GAN plc (AIM:GAN), a hotels, restaurants and leisure company based in United Kingdom, led the AIM gainers with a relatively large price hike in the past couple of weeks. As a small cap stock, hardly covered by any analysts, there is generally more of an opportunity for mispricing as there is less activity to push the stock closer to fair value. Is there still an opportunity here to buy? Let’s take a look at GAN’s outlook and value based on the most recent financial data to see if the opportunity still exists. See our latest analysis for GAN
What’s the opportunity in GAN?
According to my relative valuation model, GAN seems to be currently fairly priced. In this instance, I’ve used the price-to-book (PB) ratio given that there is not enough information to reliably forecast the stock’s cash flows, and its earnings doesn’t seem to reflect its true value. I find that GAN’s ratio of 2.9x is trading slightly above its industry peers’ ratio of 1.8x, which means if you buy GAN today, you’d be paying a relatively reasonable price for it. And if you believe that GAN should be trading at this level in the long run, there’s only an insignificant downside when the price falls to its real value. In addition to this, it seems like GAN’s share price is quite stable, which could mean there may be less chances to buy low in the future now that it’s fairly valued. This is because GAN’s stock is less volatile than the wider market given its low beta.
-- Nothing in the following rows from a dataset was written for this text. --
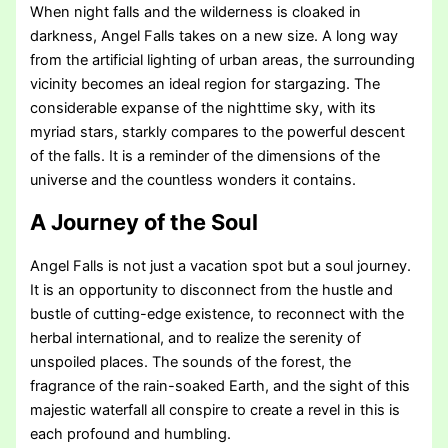
When night falls and the wilderness is cloaked in
darkness, Angel Falls takes on a new size. A long way
from the artificial lighting of urban areas, the surrounding
vicinity becomes an ideal region for stargazing. The
considerable expanse of the nighttime sky, with its
myriad stars, starkly compares to the powerful descent
of the falls. It is a reminder of the dimensions of the
universe and the countless wonders it contains.
A Journey of the Soul
Angel Falls is not just a vacation spot but a soul journey.
It is an opportunity to disconnect from the hustle and
bustle of cutting-edge existence, to reconnect with the
herbal international, and to realize the serenity of
unspoiled places. The sounds of the forest, the
fragrance of the rain-soaked Earth, and the sight of this
majestic waterfall all conspire to create a revel in this is
each profound and humbling.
What kind of growth will GAN generate?
Future outlook is an important aspect when you’re looking at buying a stock, especially if you are an investor looking for growth in your portfolio. Buying a great company with a robust outlook at a cheap price is always a good investment, so let’s also take a look at GAN future expectations. With revenues expected to grow by 44.04% over the next couple of years, the future seems bright for GAN. If the level of expenses is able to be maintained, it looks like higher cash flows is on the cards for the stock, which should feed into a higher share valuation.
What this means for you:
Are you a shareholder? GAN’s optimistic future growth appears to have been factored into the current share price, with shares trading around its fair value. However, there are also other important factors which we haven’t considered today, such as the financial strength of the company. Have these factors changed since the last time you looked at GAN? Will you have enough confidence to invest in the company should the price drop below its fair value?
Are you a potential investor? If you’ve been keeping tabs on GAN, now may not be the most advantageous time to buy, given it is trading around its fair value. However, the positive outlook is encouraging for GAN, which means it’s worth diving deeper into other factors such as the strength of its balance sheet, in order to take advantage of the next price drop.